葉宿伸出手,輕輕的摸了摸她的頭,白露能感覺到手掌裡傳來的溫暖,和那個時候一樣,每當自己受了委屈,犯了錯,他都這樣的安慰著自己,只要他這樣摸摸自己的頭,這樣坐在自己的身邊,她就覺得所有的委屈和困難,都不重要了,至少他還在自己身邊,這樣就足夠抵抗這個世界了。所以,當他從自己的身邊突然消失了,她覺得自己的整個世界都開始崩塌了,直到遇見景昀。那個幫他撐起整片天空的人。
只是沒有想到,原來他一直都在自己的身邊,只是自己一直都不知道而已,原來他從來都不曾離開過自己。
回憶開始慢慢的全部湧入大腦,那些所有的,他和她之間的回憶,全部都一幀一幀的在大腦中播放著。大腦被記憶充斥著,眼眶被淚水充斥著,它們眼眶中打著轉,隨時都會掉下來。
白露不敢眨眼睛,她怕自己只要一眨眼,就像泄洪的開關一樣,淚水會止不住的湧出來。
她在忍著,眼睛通紅。
“你還真是和小時候一樣,真的很能忍,一點都沒有改變。”葉宿看著她,眼神溫柔,像活著的時候那樣,輕輕的撫摸著她的頭,只是,她此時已經長大了,不再是那時的孩子了。
“沒有,我不知道你在說什麽。”白露硬著嘴,不願意承認,她怕只要一承認,所有的事都無法挽回了。

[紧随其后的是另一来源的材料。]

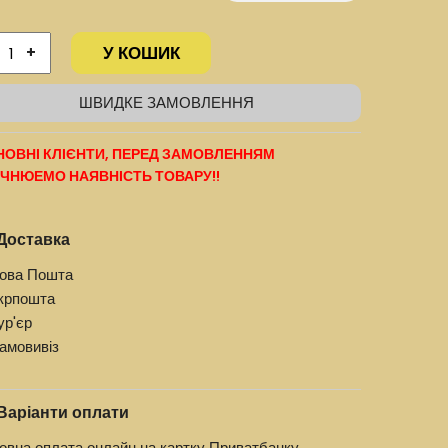
У КОШИК
+
ШВИДКЕ ЗАМОВЛЕННЯ
ОВНІ КЛІЄНТИ, ПЕРЕД ЗАМОВЛЕННЯМ
ЧНЮЕМО НАЯВНІСТЬ ТОВАРУ!!
Доставка
ова Пошта
крпошта
ур'єр
амовивіз
Варіанти оплати
овна оплата онлайн на картку Приватбанку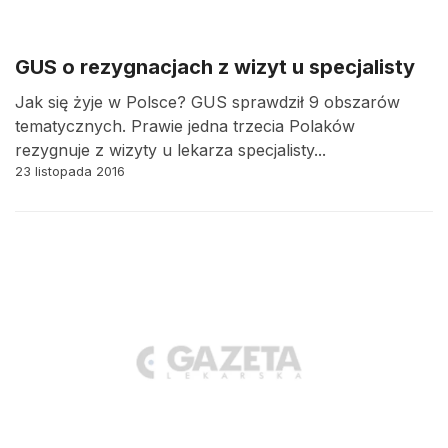
GUS o rezygnacjach z wizyt u specjalisty
Jak się żyje w Polsce? GUS sprawdził 9 obszarów
tematycznych. Prawie jedna trzecia Polaków
rezygnuje z wizyty u lekarza specjalisty...
23 listopada 2016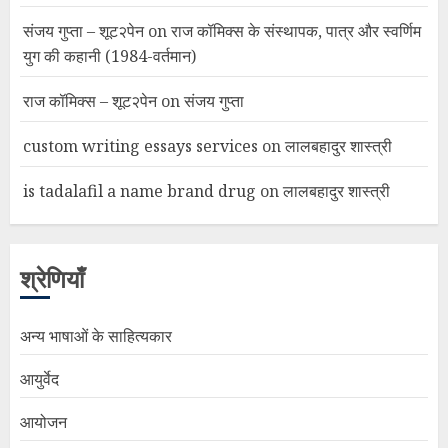
संजय गुप्ता – शूट२पेन
on
राज कॉमिक्स के संस्थापक, पात्र और स्वर्णिम
युग की कहानी (1984-वर्तमान)
राज कॉमिक्स – शूट२पेन
on
संजय गुप्ता
custom writing essays services
on
लालबहादुर शास्त्री
is tadalafil a name brand drug
on
लालबहादुर शास्त्री
श्रेणियाँ
अन्य भाषाओं के साहित्यकार
आयुर्वेद
आयोजन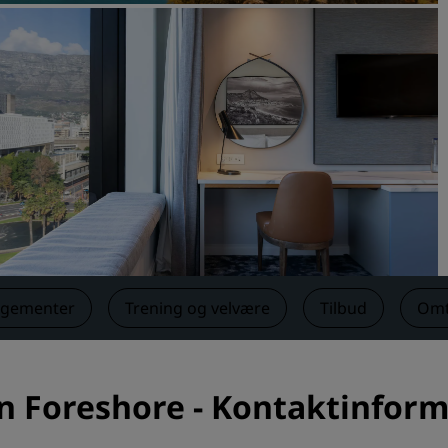
Be om et tilbud
Arrangementsreisemål
Bransjeløsninger
Søk etter flyvninger
Søk etter flyvninger
Matservering
Søk etter en restaurant
ngementer
Trening og velvære
Tilbud
Omt
Digitale tjenester
Radisson Hotels-app
n Foreshore - Kontaktinfor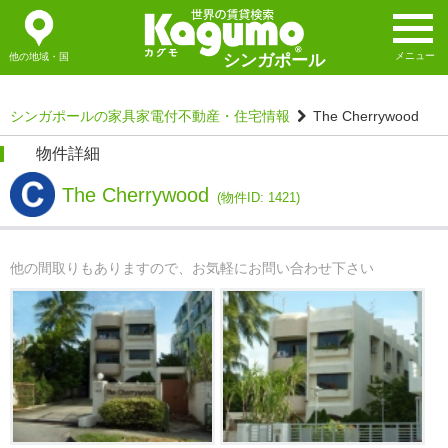
メニュー
他の地域・国
シンガポール
シンガポールの家具家電付不動産・住宅情報
The Cherrywood
物件詳細
The Cherrywood
(物件ID: 1421)
他の間取りもありますので、お気軽にお問い合わせ下さい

那個未知的世界,未知的去向,就像人類面對死亡一樣,對於她來說,她充滿了恐懼,她自私的希望,他們就這樣相處著,畢竟,自己也很快就要和他們一樣了。
她已經失去了過他一次,她不想再有第二次的離別了。
葉宿讀懂著她內心的想法,但是,如果這次不說,以後他就沒有機會說了。
雖然他已經做了決定,但是,他還是想要在那個決定生效之前,來面對自己曾經的過錯,既然已經決定要沉入湖底了,也不差在身上再加上一塊石頭。
葉宿收回手,轉過頭,雙手交叉握在一起,視線看著前方,臉上掛著微笑,那種釋懷的微笑,那種還被人記起的,開心的笑容。
“你能記起我,我很開心。至少說明我在你心裡還有位置,我就已經很滿足了。”他低聲說著,“但是,我接下來要說的話,你要認真的聽清楚,也許你聽了之後,會恨我,會無法原諒我,那個時候,我希望你能如此的做,不要有任何糾結,我不值得在你心裡留下任何的美好的記憶。”
葉宿的每一個字,她都聽得清清楚楚,但是,她仍然沒有抬起頭,她怕看見他的臉之後,所有的忍耐,所有的偽裝,都會一瞬間的崩塌。
“你的記憶,應該已經恢復的差不多了。我想我也該為你的記憶添加最後一些東西了,那些你本該知道的,但是卻不知道的。”他說到這裡,短暫的停頓了一下,然後抬起頭,繼續說了下去。
“還記得我們第一次見面的時候嗎?是在你家附近,是我報了警,將你送到了孤兒院。其實,那也許是你第一次見我,但是,我不是第一次見你,我第一次見你,是在學校的時候,那時,我才知道,你原來是那對夫妻的孩子。”
白露的瞳孔開始放大,她的大腦在反應著, 但是,她仍然沒有抬起頭,等待葉宿接下來的話。
“那對夫妻,就是在那場銀行劫案中去世的人,也就是為了救我而逝去的人,我就是當時的那名學生。”他說道這裡看向白露,此時,她終於抬起頭,看向葉宿,臉上都是驚訝的表情,淚水也早已經順著臉頰流了下來。
“這件事,知道的人很少,連院長他們都不知道,是我一直在隱瞞著這個秘密。”
“所以,這就是你為我做所有事情的原因嗎?甚至把你的生命都給了我?”白露終於明白,葉宿為她所做的所有事情的原因,終於找到了可以說通自己的原因。
沒有人會無緣無故的對你好,不是對你有所求,就是對自己有所求。
“是的,但是,這只是其中的一個原因。還有一個更重要的原因,也就是我今天來這裡的主要目的。”
還有什麽比剛才的那個秘密埋的更深的麽?
“當時的那場銀行劫案,和我有關,我也是他們中的一員,只是,沒有人知道是我而已。”
“什麽?”白露似乎不願意相信自己剛才聽到的話,那像戲劇般一樣的劇情的展開,所有故事的開始,都是從那裡開始的,像是所有問題的答案。
“我參與的了那場劫案,是我為他們做了時間和路線的勘察圖,是我幫他們做了這些,可是,他們卻把搶劫的時間提前了,也許一切都是安排好的,正好那天,我正好去了銀行,也被卷入了那場劫案中,接下來發生的事情,就是你後來的知道的事情。”他緩緩的說著,字字清晰。